Geography
- Location: Tagaytay, Cavite, Philippines
- Coordinates: 14°06′55″N 120°57′40″E﻿ / ﻿14.1154°N 120.9610°E

Organization
- Type: for profit hospital

Services
- Emergency department: Yes
- Beds: 50 to 100

History
- Former names: Tagaytay Hospital and Medical Center Unihealth Tagaytay Hospital and Medical Center
- Founded: May 15, 2009

Links
- Website: https://tagaytaymed.com.ph/

= Tagaytay Hospital and Medical Center =

Private hospital in Cavite, Philippines

Tagaytay Medical Center, formerly Tagaytay Hospital and Medical Center and Unihealth Tagaytay Hospital and Medical Center, is a private hospital located at Aguinaldo Highway, Silang Crossing East, Tagaytay, Cavite, Philippines. This hospital is located along a ridge. Its construction began in 2005, the year it started out with an out-patient clinic and a diagnostic center as Tagaytay Hospital Systems, Inc., and ended in 2009. It has 50 to 100 inpatient beds and has laboratory and diagnostic services.
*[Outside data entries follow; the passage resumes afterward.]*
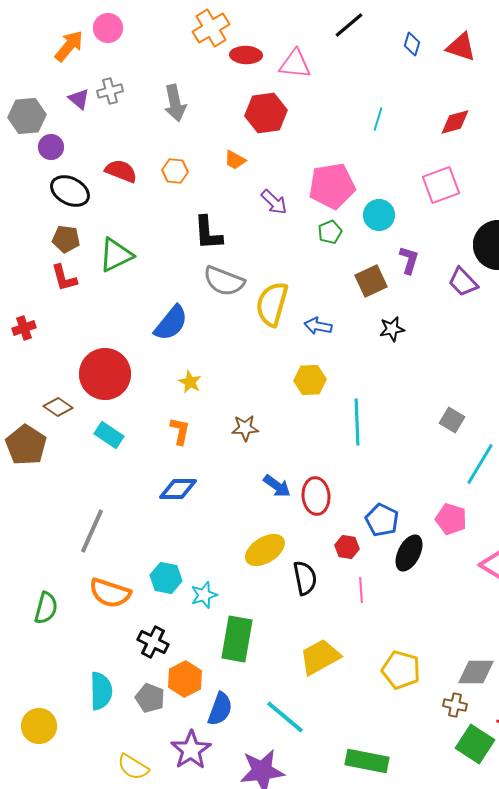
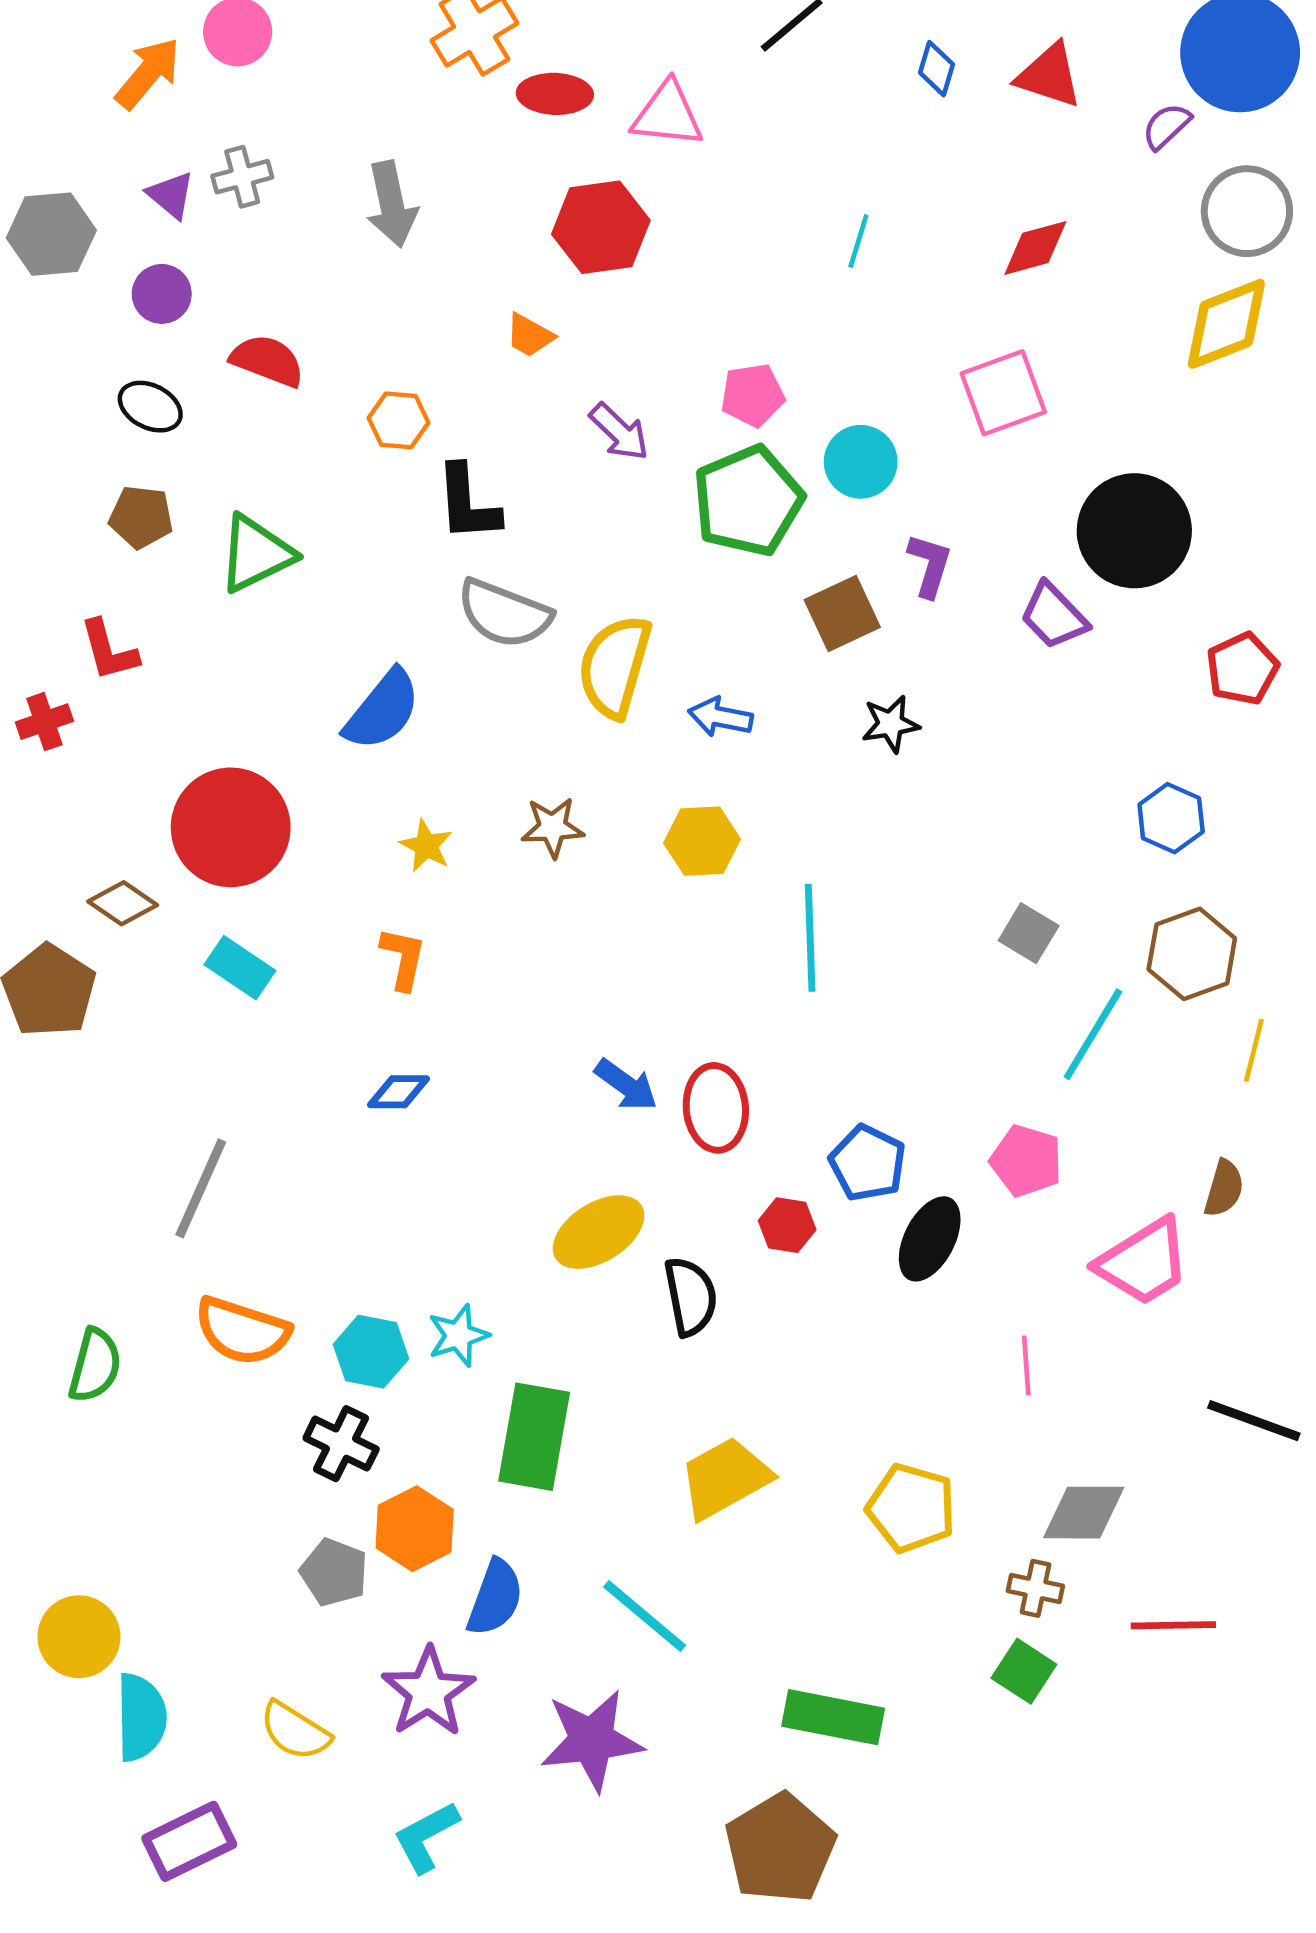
purple circle: (51, 147) -> (162, 294), moved
orange hexagon: (175, 171) -> (399, 420), moved
pink pentagon: (332, 186) -> (753, 395), size x0.6
black ellipse: (70, 191) -> (150, 407), size x0.7
green pentagon: (330, 232) -> (748, 501), size x2.0
red L-shape: (64, 278) -> (109, 650), moved
brown star: (245, 428) -> (553, 827), moved
blue diamond: (178, 489) -> (399, 1092), size x0.7
cyan hexagon: (166, 578) -> (371, 1352), moved
pink line: (361, 590) -> (1026, 1365), moved
cyan semicircle: (101, 691) -> (141, 1717), moved
green square: (475, 744) -> (1024, 1671), moved, size x0.7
The RX Pinoy website says Tagaytay Hospital is preparing to become involved with international medical tourism. This means it is promoting itself in foreign countries, where the cost of performing many medical procedures is very costly. However, it has not obtained any status with international healthcare bodies, such as Joint Commission International. MakatiMed, a healthcare group in Manila in 2010 partnered with Tagaytay Hospital to bring the hospital into its care network. Since 2013, the hospital is managed by Mount Grace Hospitals, Inc.